Szczupak. Fot: Nick Weston

Złowrogi szczupak to kolejna doskonała ryba jadalna. Nie tylko są kanibalami, regularnie ucztując na innych szczupakach, często o ponad połowę mniejszych od siebie, jak to opisał Ted Hughes w swoim wierszu Pike. Mają też niemal nieograniczoną pewność siebie: odnotowano ataki na ludzi, a w jednym przypadku znaleziono dużego szczupaka, który zadławił się na śmierć łabędziem. W ich paszczach znajduje się seria zębów skierowanych do tyłu: jak już coś wejdzie, to nie wyjdzie. Szczupak może również urosnąć do alarmujących rozmiarów – brytyjski rekord wynosi obecnie 46lbs 13oz.

Nawet martwe szczupaki mają tajną broń; po ugotowaniu posiadają znaczną liczbę kości w kształcie litery Y wzdłuż fileta. Po ich usunięciu mają łagodny smak, który jest całkiem przyjemny i polecam sięgnięcie do Larousse po przepisy takie jak pike quenelles i pike au beurre blanc.

As with growing and eating your own vegetables, catching and cooking a fish you have wrestled out of the depths gives a feeling of deep satisfaction. Z presją na naszych oceanów na cały czas wysoki, może to jest czas, aby spojrzeć na mniej znanych opcji. Ci, którzy łowią ryby, powinni rozważyć spróbowanie swojego połowu. A jeśli nie łowisz, rozważ podjęcie tego tematu: będziesz w stanie dostać w swoje ręce niektóre z najświeższych możliwych ryb.
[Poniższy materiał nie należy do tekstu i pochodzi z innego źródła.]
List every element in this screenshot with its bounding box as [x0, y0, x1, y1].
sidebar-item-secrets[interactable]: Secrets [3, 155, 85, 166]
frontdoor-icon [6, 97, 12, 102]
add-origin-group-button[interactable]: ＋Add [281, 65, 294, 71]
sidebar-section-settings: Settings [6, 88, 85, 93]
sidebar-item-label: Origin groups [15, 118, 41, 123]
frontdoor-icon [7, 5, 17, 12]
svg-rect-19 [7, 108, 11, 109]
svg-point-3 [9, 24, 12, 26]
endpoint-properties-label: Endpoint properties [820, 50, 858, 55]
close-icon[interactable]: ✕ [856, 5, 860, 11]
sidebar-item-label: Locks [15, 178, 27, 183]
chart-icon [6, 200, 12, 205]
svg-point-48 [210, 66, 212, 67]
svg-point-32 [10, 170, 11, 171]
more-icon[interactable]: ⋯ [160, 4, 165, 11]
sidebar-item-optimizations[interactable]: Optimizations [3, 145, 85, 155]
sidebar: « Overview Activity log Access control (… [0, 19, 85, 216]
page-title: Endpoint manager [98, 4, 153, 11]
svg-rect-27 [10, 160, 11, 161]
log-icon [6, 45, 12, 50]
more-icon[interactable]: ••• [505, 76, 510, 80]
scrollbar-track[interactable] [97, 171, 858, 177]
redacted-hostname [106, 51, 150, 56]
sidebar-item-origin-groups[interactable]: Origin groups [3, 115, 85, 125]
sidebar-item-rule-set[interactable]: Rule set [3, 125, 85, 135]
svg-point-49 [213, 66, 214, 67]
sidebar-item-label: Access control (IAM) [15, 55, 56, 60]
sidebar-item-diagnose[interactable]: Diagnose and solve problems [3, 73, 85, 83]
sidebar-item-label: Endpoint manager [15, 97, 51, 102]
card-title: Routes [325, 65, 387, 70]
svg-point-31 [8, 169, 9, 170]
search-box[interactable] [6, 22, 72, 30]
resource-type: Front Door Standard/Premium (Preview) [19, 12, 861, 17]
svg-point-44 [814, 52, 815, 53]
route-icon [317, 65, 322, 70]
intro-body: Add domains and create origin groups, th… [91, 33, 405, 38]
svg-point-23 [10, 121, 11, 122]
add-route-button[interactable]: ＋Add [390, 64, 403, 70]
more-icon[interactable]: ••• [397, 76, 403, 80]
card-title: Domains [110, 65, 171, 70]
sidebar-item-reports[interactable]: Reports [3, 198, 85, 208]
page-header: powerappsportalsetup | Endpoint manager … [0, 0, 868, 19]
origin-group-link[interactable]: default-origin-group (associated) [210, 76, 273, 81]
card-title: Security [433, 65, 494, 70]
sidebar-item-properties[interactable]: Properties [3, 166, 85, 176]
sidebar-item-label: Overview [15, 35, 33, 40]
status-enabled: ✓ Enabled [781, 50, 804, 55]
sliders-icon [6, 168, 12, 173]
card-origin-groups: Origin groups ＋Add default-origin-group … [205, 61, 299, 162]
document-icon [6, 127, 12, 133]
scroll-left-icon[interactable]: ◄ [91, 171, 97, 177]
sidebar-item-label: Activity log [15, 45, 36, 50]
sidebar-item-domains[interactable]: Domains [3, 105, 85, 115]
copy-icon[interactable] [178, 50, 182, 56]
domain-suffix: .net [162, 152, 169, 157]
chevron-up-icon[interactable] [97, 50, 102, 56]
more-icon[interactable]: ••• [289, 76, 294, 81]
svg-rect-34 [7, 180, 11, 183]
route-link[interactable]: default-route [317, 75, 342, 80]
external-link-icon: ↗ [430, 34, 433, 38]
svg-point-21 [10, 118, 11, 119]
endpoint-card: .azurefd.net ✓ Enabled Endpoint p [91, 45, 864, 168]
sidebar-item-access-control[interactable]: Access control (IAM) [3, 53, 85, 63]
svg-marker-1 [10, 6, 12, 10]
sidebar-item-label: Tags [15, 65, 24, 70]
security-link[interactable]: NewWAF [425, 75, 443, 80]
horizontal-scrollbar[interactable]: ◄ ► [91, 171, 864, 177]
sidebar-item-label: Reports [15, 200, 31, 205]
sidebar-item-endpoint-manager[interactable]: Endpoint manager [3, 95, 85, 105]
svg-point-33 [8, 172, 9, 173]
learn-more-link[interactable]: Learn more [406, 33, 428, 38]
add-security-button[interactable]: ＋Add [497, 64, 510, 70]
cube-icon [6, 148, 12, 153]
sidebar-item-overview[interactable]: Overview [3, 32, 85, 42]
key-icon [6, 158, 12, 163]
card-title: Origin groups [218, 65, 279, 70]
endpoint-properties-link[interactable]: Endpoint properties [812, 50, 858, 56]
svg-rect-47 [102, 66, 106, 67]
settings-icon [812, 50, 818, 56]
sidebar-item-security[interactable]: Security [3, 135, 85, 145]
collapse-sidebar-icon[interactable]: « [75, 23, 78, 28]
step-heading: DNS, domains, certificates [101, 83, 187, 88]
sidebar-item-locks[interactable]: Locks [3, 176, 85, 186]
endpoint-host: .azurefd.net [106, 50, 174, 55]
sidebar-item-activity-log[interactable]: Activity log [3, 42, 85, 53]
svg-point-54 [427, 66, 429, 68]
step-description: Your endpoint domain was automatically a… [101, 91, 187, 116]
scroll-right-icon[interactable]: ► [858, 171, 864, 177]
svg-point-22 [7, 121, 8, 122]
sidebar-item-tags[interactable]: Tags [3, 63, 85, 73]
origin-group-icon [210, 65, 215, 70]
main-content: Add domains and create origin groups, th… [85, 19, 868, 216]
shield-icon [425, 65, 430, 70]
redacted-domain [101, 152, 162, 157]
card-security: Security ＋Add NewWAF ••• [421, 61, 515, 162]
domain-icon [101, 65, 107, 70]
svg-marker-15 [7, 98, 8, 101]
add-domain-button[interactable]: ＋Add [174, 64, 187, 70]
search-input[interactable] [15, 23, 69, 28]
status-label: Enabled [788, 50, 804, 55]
Wiele z ryb, które wymieniłem powyżej, było podstawowymi produktami spożywczymi w przeszłości, więc dlaczego teraz jesteśmy tak odtrąceni przez nie? Jeśli zajadaliście się niektórymi z naszych mniej znanych ryb słodkowodnych, jak je przyrządzaliście? I co ważniejsze, czy rozważylibyście częstsze ich jedzenie?

{{#ticker}}

{{topLeft}}

{{bottomLeft}}

{{topRight}}

{{bottomRight}}

.

{{#goalExceededMarkerPercentage}}

{{/goalExceededMarkerPercentage}}

{{/ticker}}

{{heading}}

{{#paragraphs}}

{{.}}

{{/paragraphs}}{{highlightedText}}

{{#cta}}{{text}}{{/cta}}}
Przypomnij mi w maju

Będziemy w kontakcie, aby przypomnieć Ci o składce. Wypatruj wiadomości w swojej skrzynce odbiorczej w maju 2021 roku. Jeśli masz jakiekolwiek pytania dotyczące składek, skontaktuj się z nami.

  • Share on Facebook
  • Share on Twitter
  • Share via Email
  • Share on LinkedIn
  • Share on Pinterest
  • Share on WhatsApp
  • Share on Messenger

.

Dodaj komentarz

Twój adres e-mail nie zostanie opublikowany.